Игорь Николаевич Сухих

Так общими усилиями появилась формула нашего советского Чехова. Писателя адаптировали для новой культуры путем перемены знаков, выворачивания наизнанку старых шаблонов, пережевывания той критической “жвачки”, над которой в прежние памятные дни иронизировал А. Аверченко: “Чехов был настоящим поэтом сумерек, изобразителем безвольной интеллигенции…”17

Изобразитель безвольной интеллигенции, хмурых людей превратился в неистового их обличителя, поэт сумерек — в яростного сатирика, разоблачающего житейскую пошлость, дворянско-помещичий уклад и буржуазный строй жизни.

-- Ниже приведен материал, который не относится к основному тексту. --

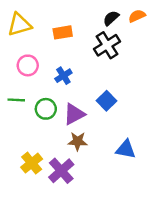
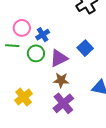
pink circle: (28, 65) -> (22, 28), moved
blue cross: (63, 76) -> (43, 35), moved
purple cross: (61, 171) -> (63, 103), moved

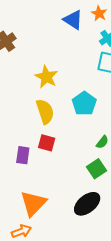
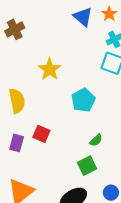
yellow semicircle: (45, 111) -> (17, 101), moved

Парадоксально, что сходные мысли в послереволюционную эпоху появляются и по другую сторону границы, в парижском изгнании. В. Ходасевич (он пишет роман о Державине — отсюда мало понятный без знания контекста длинный ряд противопоставлений Державина и Чехова в начале статьи) тоже утверждает, что “старый” Чехов, певец сумерек, меланхолический лирик (критик не отрицает, что такой Чехов тоже был), не может ответить на вызов нового времени и, уповая на будущее (совсем как чеховские персонажи), грезит об ином образе.

“Славу Чехова создал его лиризм. Но будущий читатель, пройдя мимо лирики чеховских персонажей, совлекая с них эту условную, временную примету, будет читать иное: не лирику, но то, что лежит под нею, глубже нее. И тогда он увидит, что серые, бездеятельные персонажи Чехова заряжены той же взрывчатой энергией жизни, как и подлинные герои; окажется, что их столкновения, сведенные Чеховым к простейшим сюжетным постройкам, открывают гораздо более значительные и трагические перспективы, нежели „тоска“, которую в них вычитывал прежний читатель.

Читатель будущий, отделив и отвергнув ненужную ему лирику Чехова, найдет под ней подлинный, первоначальный двигатель чеховского творчества — эпос. Под упадочными „настроениями“, созданными не столько самим Чеховым, сколько чеховщиной, он найдет более жизненную философию, самовозникающую из всякого эпоса, потому что эпос по самой природе своей всегда жизнен, хотя бы даже материал, из которого он воссоздан, был мертв. Мертвенные герои Чехова будущему читателю будут повествовать о жизни”.

Легко заметить, что этот Чехов будущего у Ходасевича в самом существенном напоминает Чехова Луначарского. И в том, и в другом случае это поэт отрицания настоящего во имя будущего, художник действия. Только в первом случае использована моральная антитеза: война — пошлости, тоска как призыв. В другом, у Ходасевича, она переведена в условно-эстетический план: энергия и жизненность эпоса против размягченности и отрешенности лирики.